_Given data_
□ □ □ □

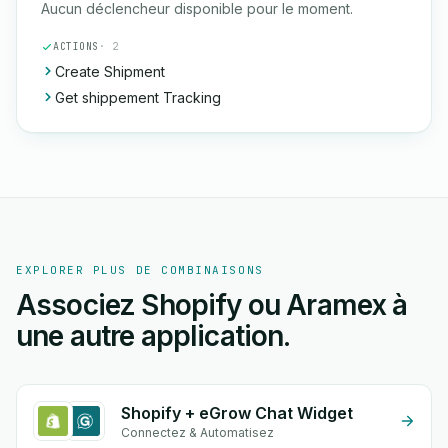
Aucun déclencheur disponible pour le moment.
ACTIONS
· 2
Create Shipment
Get shippement Tracking
EXPLORER PLUS DE COMBINAISONS
Associez Shopify ou Aramex à
une autre application.
Shopify + eGrow Chat Widget
Connectez & Automatisez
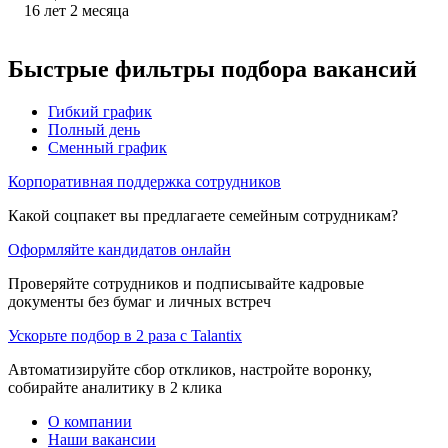
16
лет
2
месяца
Быстрые фильтры подбора вакансий
Гибкий график
Полный день
Сменный график
Корпоративная поддержка сотрудников
Какой соцпакет вы предлагаете семейным сотрудникам?
Оформляйте кандидатов онлайн
Проверяйте сотрудников и подписывайте кадровые
документы без бумаг и личных встреч
Ускорьте подбор в 2 раза с Talantix
Автоматизируйте сбор откликов, настройте воронку,
собирайте аналитику в 2 клика
О компании
Наши вакансии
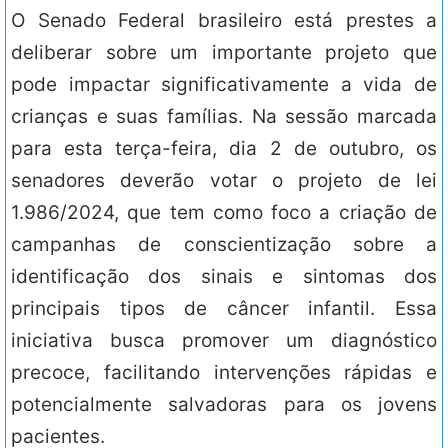
O Senado Federal brasileiro está prestes a
deliberar sobre um importante projeto que
pode impactar significativamente a vida de
crianças e suas famílias. Na sessão marcada
para esta terça-feira, dia 2 de outubro, os
senadores deverão votar o projeto de lei
1.986/2024, que tem como foco a criação de
campanhas de conscientização sobre a
identificação dos sinais e sintomas dos
principais tipos de câncer infantil. Essa
iniciativa busca promover um diagnóstico
precoce, facilitando intervenções rápidas e
potencialmente salvadoras para os jovens
pacientes.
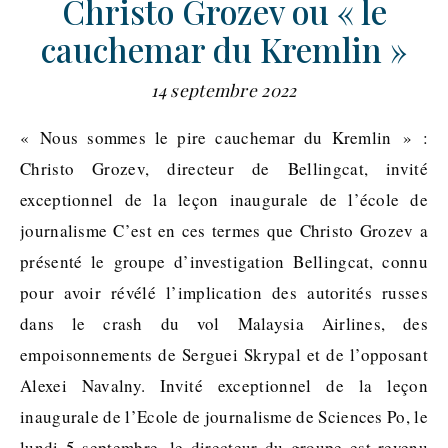
Christo Grozev ou « le
cauchemar du Kremlin »
14 septembre 2022
« Nous sommes le pire cauchemar du Kremlin » :
Christo Grozev, directeur de Bellingcat, invité
exceptionnel de la leçon inaugurale de l’école de
journalisme C’est en ces termes que Christo Grozev a
présenté le groupe d’investigation Bellingcat, connu
pour avoir révélé l’implication des autorités russes
dans le crash du vol Malaysia Airlines, des
empoisonnements de Serguei Skrypal et de l’opposant
Alexei Navalny. Invité exceptionnel de la leçon
inaugurale de l’Ecole de journalisme de Sciences Po, le
lundi 5 septembre, le directeur du groupe est revenu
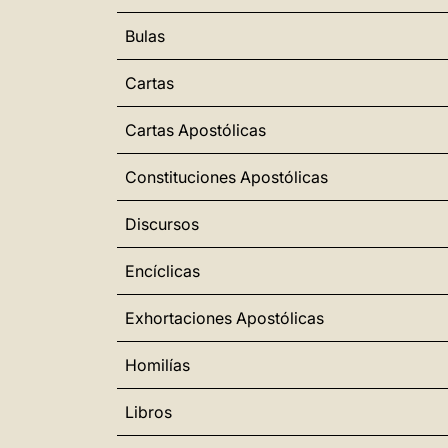
Bulas
Cartas
Cartas Apostólicas
Constituciones Apostólicas
Discursos
Encíclicas
Exhortaciones Apostólicas
Homilías
Libros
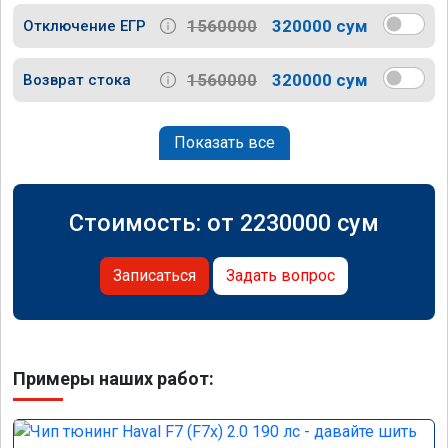
1560000
320000 сум
Отключение ЕГР
1560000
320000 сум
Возврат стока
Показать все
Стоимость: от
2230000
сум
Записаться
Задать вопрос
Примеры наших работ:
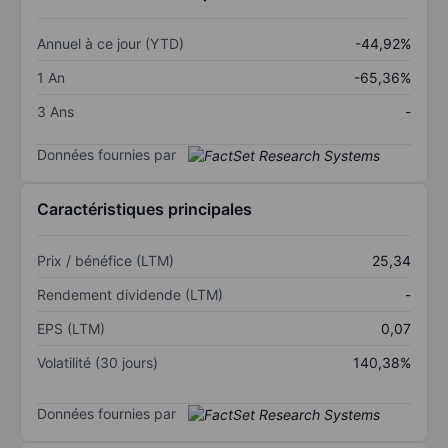
Annuel à ce jour (YTD)
-44,92%
1 An
-65,36%
3 Ans
-
Données fournies par
Caractéristiques principales
Prix / bénéfice (LTM)
25,34
Rendement dividende (LTM)
-
EPS (LTM)
0,07
Volatilité (30 jours)
140,38%
Données fournies par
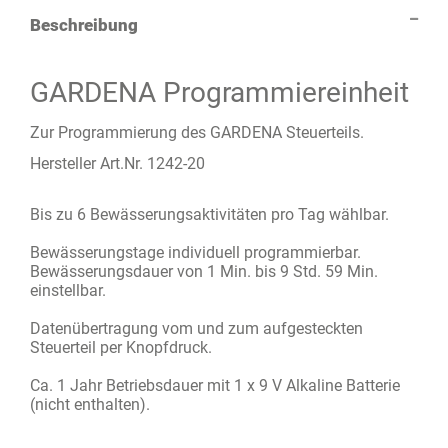
Beschreibung
GARDENA Programmiereinheit
Zur Programmierung des GARDENA Steuerteils.
Hersteller Art.Nr. 1242-20
Bis zu 6 Bewässerungsaktivitäten pro Tag wählbar.
Bewässerungstage individuell programmierbar.
Bewässerungsdauer von 1 Min. bis 9 Std. 59 Min.
einstellbar.
Datenübertragung vom und zum aufgesteckten
Steuerteil per Knopfdruck.
Ca. 1 Jahr Betriebsdauer mit 1 x 9 V Alkaline Batterie
(nicht enthalten).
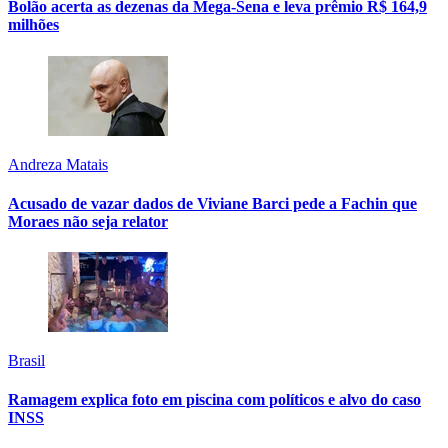
Bolão acerta as dezenas da Mega-Sena e leva prêmio R$ 164,9
milhões
Andreza Matais
Acusado de vazar dados de Viviane Barci pede a Fachin que
Moraes não seja relator
Brasil
Ramagem explica foto em piscina com políticos e alvo do caso
INSS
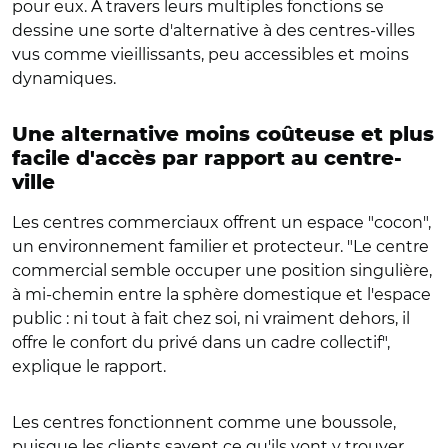
pour eux. À travers leurs multiples fonctions se
dessine une sorte d'alternative à des centres-villes
vus comme vieillissants, peu accessibles et moins
dynamiques.
Une alternative moins coûteuse et plus
facile d'accès par rapport au centre-
ville
Les centres commerciaux offrent un espace "cocon",
un environnement familier et protecteur. "Le centre
commercial semble occuper une position singulière,
à mi-chemin entre la sphère domestique et l'espace
public : ni tout à fait chez soi, ni vraiment dehors, il
offre le confort du privé dans un cadre collectif",
explique le rapport.
Les centres fonctionnent comme une boussole,
puisque les clients savent ce qu'ils vont y trouver,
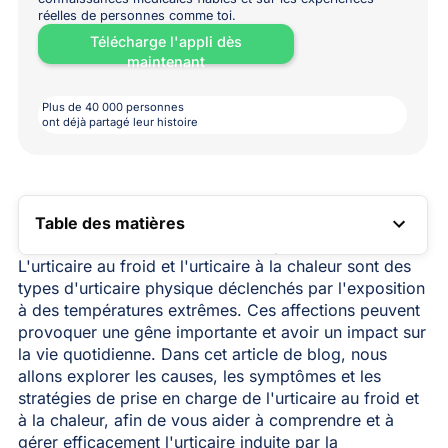
réelles de personnes comme toi.
Télécharge l'appli dès
maintenant
Plus de 40 000 personnes
ont déjà partagé leur histoire
Table des matières
LIEN VERS LA TABLE DES MATIÈRES
L'urticaire au froid et l'urticaire à la chaleur sont des
types d'urticaire physique déclenchés par l'exposition
à des températures extrêmes. Ces affections peuvent
provoquer une gêne importante et avoir un impact sur
la vie quotidienne. Dans cet article de blog, nous
allons explorer les causes, les symptômes et les
stratégies de prise en charge de l'urticaire au froid et
à la chaleur, afin de vous aider à comprendre et à
gérer efficacement l'urticaire induite par la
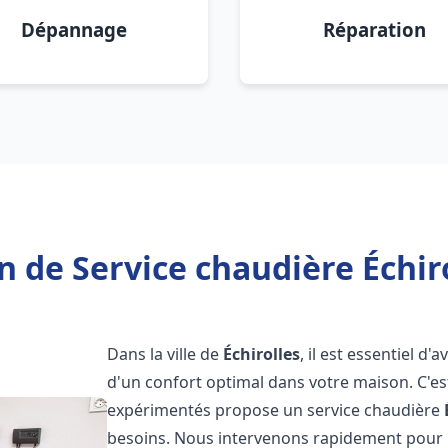
Dépannage
Réparation
n de Service chaudière Échiro
Dans la ville de
Échirolles
, il est essentiel d
d'un confort optimal dans votre maison. C'e
expérimentés propose un service chaudière
besoins. Nous intervenons rapidement pour r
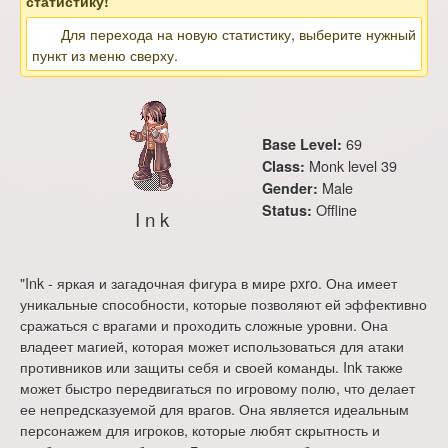
статистику!
Для перехода на новую статистику, выберите нужный
пункт из меню сверху.
69
Base Level:
Monk level 39
Class:
Male
Gender:
Offline
Status:
I n k
"Ink - яркая и загадочная фигура в мире pxro. Она имеет
уникальные способности, которые позволяют ей эффективно
сражаться с врагами и проходить сложные уровни. Она
владеет магией, которая может использоваться для атаки
противников или защиты себя и своей команды. Ink также
может быстро передвигаться по игровому полю, что делает
ее непредсказуемой для врагов. Она является идеальным
персонажем для игроков, которые любят скрытность и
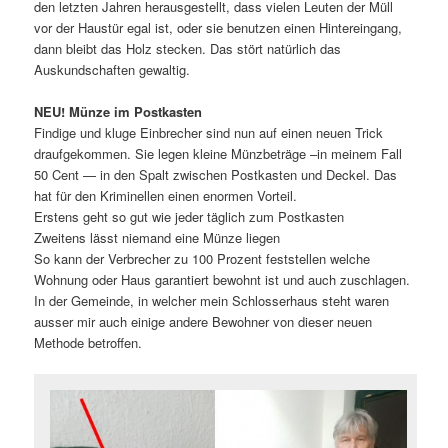
den letzten Jahren herausgestellt, dass vielen Leuten der Müll
vor der Haustür egal ist, oder sie benutzen einen Hintereingang,
dann bleibt das Holz stecken. Das stört natürlich das
Auskundschaften gewaltig.
NEU! Münze im Postkasten
Findige und kluge Einbrecher sind nun auf einen neuen Trick
draufgekommen. Sie legen kleine Münzbeträge –in meinem Fall
50 Cent — in den Spalt zwischen Postkasten und Deckel. Das
hat für den Kriminellen einen enormen Vorteil.
Erstens geht so gut wie jeder täglich zum Postkasten
Zweitens lässt niemand eine Münze liegen
So kann der Verbrecher zu 100 Prozent feststellen welche
Wohnung oder Haus garantiert bewohnt ist und auch zuschlagen.
In der Gemeinde, in welcher mein Schlosserhaus steht waren
ausser mir auch einige andere Bewohner von dieser neuen
Methode betroffen.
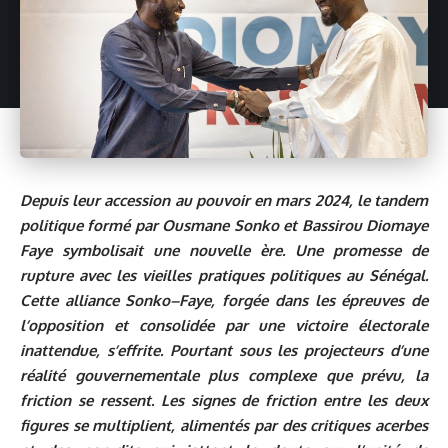
Depuis leur accession au pouvoir en mars 2024, le tandem
politique formé par
Ousmane Sonko
et
Bassirou Diomaye
Faye
symbolisait une nouvelle ère. Une promesse de
rupture avec les vieilles pratiques politiques au Sénégal.
Cette alliance Sonko–Faye, forgée dans les épreuves de
l’opposition et consolidée par une victoire électorale
inattendue, s’effrite. Pourtant sous les projecteurs d’une
réalité gouvernementale plus complexe que prévu, la
friction se ressent. Les signes de friction entre les deux
figures se multiplient, alimentés par des critiques acerbes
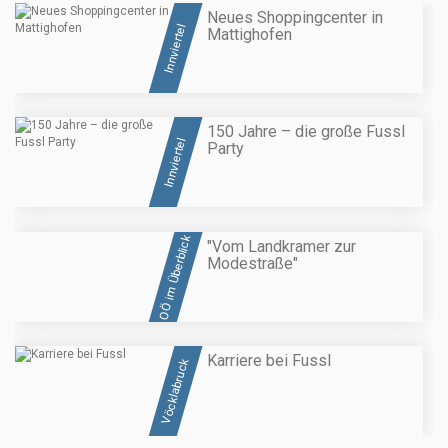
Neues Shoppingcenter in
Innviertel
Mattighofen
150 Jahre – die große Fussl
Innviertel
Party
OÖ im Überblick
"Vom Landkramer zur
Modestraße"
Karriere bei Fussl
Vöcklabruck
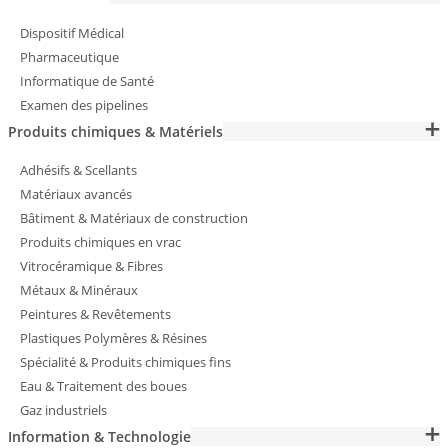
Dispositif Médical
Pharmaceutique
Informatique de Santé
Examen des pipelines
Produits chimiques & Matériels
Adhésifs & Scellants
Matériaux avancés
Bâtiment & Matériaux de construction
Produits chimiques en vrac
Vitrocéramique & Fibres
Métaux & Minéraux
Peintures & Revêtements
Plastiques Polymères & Résines
Spécialité & Produits chimiques fins
Eau & Traitement des boues
Gaz industriels
Information & Technologie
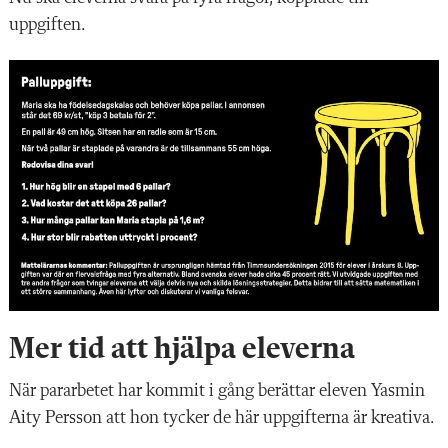
uppgiften.
Mer tid att hjälpa eleverna
När pararbetet
har kommit i gång berättar eleven Yasmin
Aity Persson att hon tycker de här uppgifterna är kreativa.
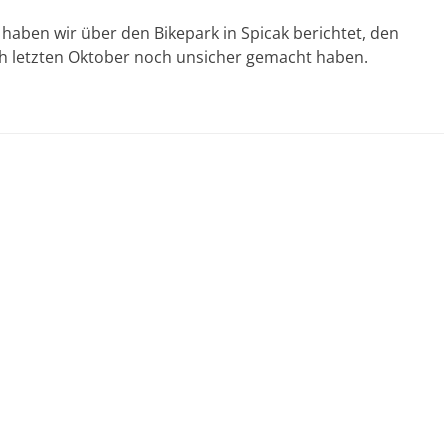
 haben wir über den Bikepark in Spicak berichtet, den
ch letzten Oktober noch unsicher gemacht haben.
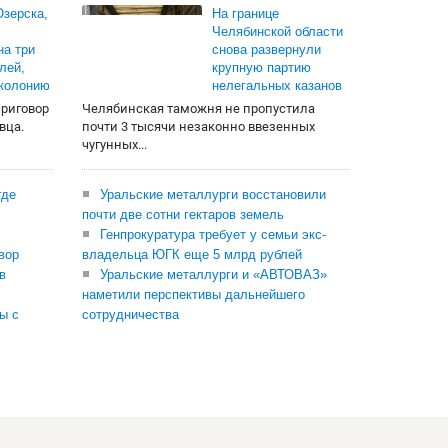
зерска,
На границе
Челябинской области
на три
снова развернули
лей,
крупную партию
 колонию
нелегальных казанов
приговор
Челябинская таможня не пропустила
вца.
почти 3 тысячи незаконно ввезенных
чугунных...
где
Уральские металлурги восстановили
почти две сотни гектаров земель
Генпрокуратура требует у семьи экс-
вор
владельца ЮГК еще 5 млрд рублей
в
Уральские металлурги и «АВТОВАЗ»
наметили перспективы дальнейшего
ы с
сотрудничества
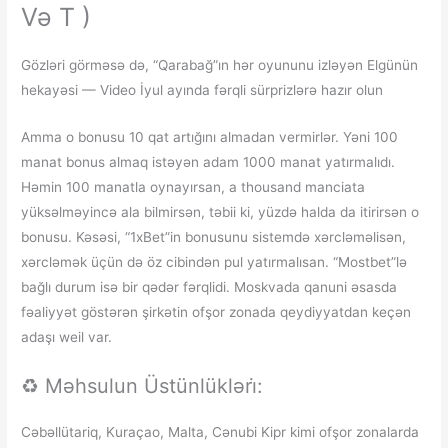
Və T )
Gözləri görməsə də, “Qarabağ”ın hər oyununu izləyən Elgünün
hekayəsi — Video İyul ayında fərqli sürprizlərə hazır olun
Amma o bonusu 10 qat artığını almadan vermirlər. Yəni 100
manat bonus almaq istəyən adam 1000 manat yatırmalıdı.
Həmin 100 manatla oynayırsan, a thousand manciata
yüksəlməyincə ala bilmirsən, təbii ki, yüzdə halda da itirirsən o
bonusu. Kəsəsi, “1xBet”in bonusunu sistemdə xərcləməlisən,
xərcləmək üçün də öz cibindən pul yatırmalısan. “Mostbet”lə
bağlı durum isə bir qədər fərqlidi. Moskvada qanuni əsasda
fəaliyyət göstərən şirkətin ofşor zonada qeydiyyatdan keçən
adaşı weil var.
♻️ Məhsulun Üstünlükləri̇:
Cəbəllütariq, Kuraçao, Malta, Cənubi Kipr kimi ofşor zonalarda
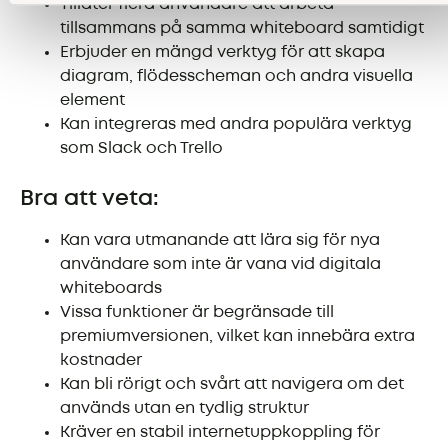
Tillåter flera användare att arbeta
tillsammans på samma whiteboard samtidigt
Erbjuder en mängd verktyg för att skapa
diagram, flödesscheman och andra visuella
element
Kan integreras med andra populära verktyg
som Slack och Trello
Bra att veta:
Kan vara utmanande att lära sig för nya
användare som inte är vana vid digitala
whiteboards
Vissa funktioner är begränsade till
premiumversionen, vilket kan innebära extra
kostnader
Kan bli rörigt och svårt att navigera om det
används utan en tydlig struktur
Kräver en stabil internetuppkoppling för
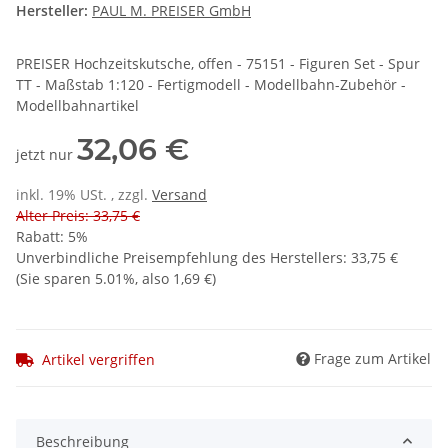
Hersteller:
PAUL M. PREISER GmbH
PREISER Hochzeitskutsche, offen - 75151 - Figuren Set - Spur
TT - Maßstab 1:120 - Fertigmodell - Modellbahn-Zubehör -
Modellbahnartikel
32,06 €
jetzt nur
inkl. 19% USt. , zzgl.
Versand
Alter Preis: 33,75 €
Rabatt:
5%
Unverbindliche Preisempfehlung des Herstellers
:
33,75 €
(Sie sparen
5.01%
, also
1,69 €
)
Frage zum Artikel
Artikel vergriffen
Beschreibung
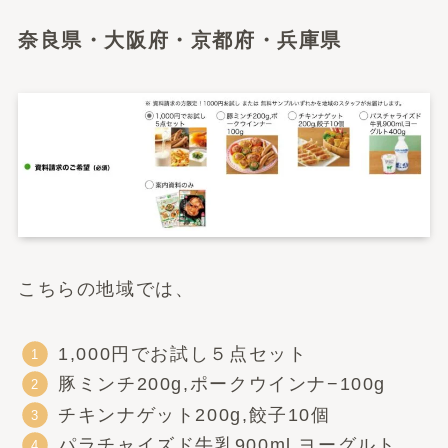
奈良県・大阪府・京都府・兵庫県
こちらの地域では、
1,000円でお試し５点セット
豚ミンチ200g,ポークウインナ−100g
チキンナゲット200g,餃子10個
パラチャイズド牛乳900ml,ヨーグルト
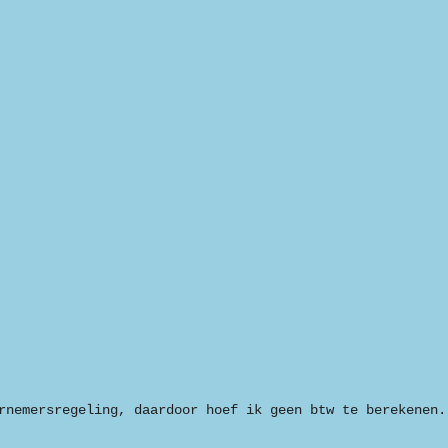
rnemersregeling, daardoor hoef ik geen btw te berekenen.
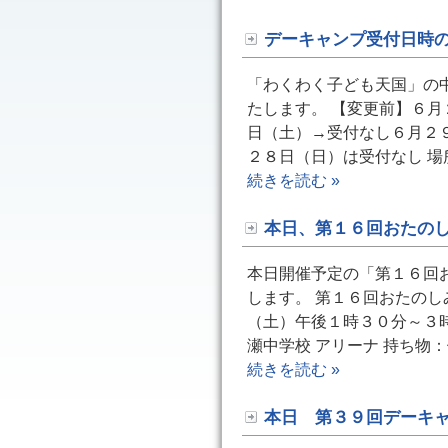
デーキャンプ受付日時
「わくわく子ども天国」の
たします。 【変更前】６月
日（土）→受付なし６月２
２８日（日）は受付なし 
続きを読む »
本日、第１６回おたの
本日開催予定の「第１６回
します。 第１６回おたのし
（土）午後１時３０分～３時
瀬中学校 アリーナ 持ち物
続きを読む »
本日 第３９回デーキ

□ □ □ □

_What the task requires_
Every line from the first line of the entries above through the line with "pode impactar significativamente a vida de" must be repeated exactly, and pictures must not be.

_Output of the task_
Aucun déclencheur disponible pour le moment.
ACTIONS
· 2
Create Shipment
Get shippement Tracking
EXPLORER PLUS DE COMBINAISONS
Associez Shopify ou Aramex à
une autre application.
Shopify + eGrow Chat Widget
Connectez & Automatisez
16
лет
2
месяца
Быстрые фильтры подбора вакансий
Гибкий график
Полный день
Сменный график
Корпоративная поддержка сотрудников
Какой соцпакет вы предлагаете семейным сотрудникам?
Оформляйте кандидатов онлайн
Проверяйте сотрудников и подписывайте кадровые
документы без бумаг и личных встреч
Ускорьте подбор в 2 раза с Talantix
Автоматизируйте сбор откликов, настройте воронку,
собирайте аналитику в 2 клика
О компании
Наши вакансии
O Senado Federal brasileiro está prestes a
deliberar sobre um importante projeto que
pode impactar significativamente a vida de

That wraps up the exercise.